Carnitine is a conditionally essential metabolite that plays a critical role in cell physiology by participating in transesterification reactions and preventing organic acid accumulation. A number of disease states are characterized by carnitine depletion that may lead to metabolic and clinical disturbances. In maintenance hemodialysis, carnitine is lost through dialytic membranes, leading in selected patients to carnitine depletion with a relative increase of the esterified forms. Carnitine supplementation after or during dialysis counteracts such alterations and may be associated with some clinical benefits. Recent meta-analyses of the literature indicate that carnitine supplementation in hemodialysis patients may improve the hematological status (allowing a reduction of the requirement for erythropoietin), the exercise tolerance, the plasma lipid profile, and the intradialytic symptoms. In addition, carnitine supplementation may improve cardiac functions, protein metabolism, and insulin resistance. Carnitine supplementation has been recently approved by the US Food and Drug Administration not only for the treatment, but also for the prevention of carnitine depletion in dialysis patients.
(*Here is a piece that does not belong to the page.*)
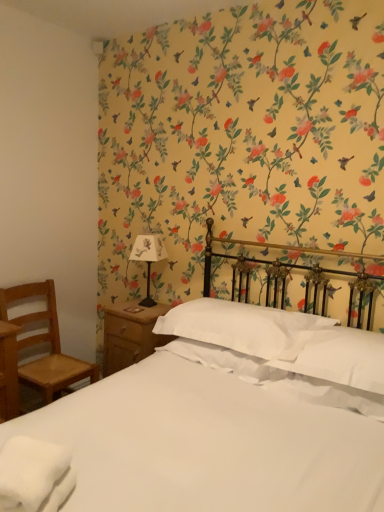 Identify the location of free location above wooden nightstand at lower left (from a real-world perspective). This screenshot has width=384, height=512. (135, 308).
Furthermore, clinical guidelines developed by both American and European nephrological societies suggest that a trial with carnitine supplementation could be recommended in selected dialysis patients who do not adequately respond to standard therapy for certain conditions, such as severe and persistent muscle cramps or hypotension during dialysis, lack of energy affecting quality of life, skeletal muscle weakness or myopathy, cardiomyopathy, and anemia of uremia unresponsive to or requiring large doses of erythropoietin. © 2001 by the National Kidney Foundation, Inc.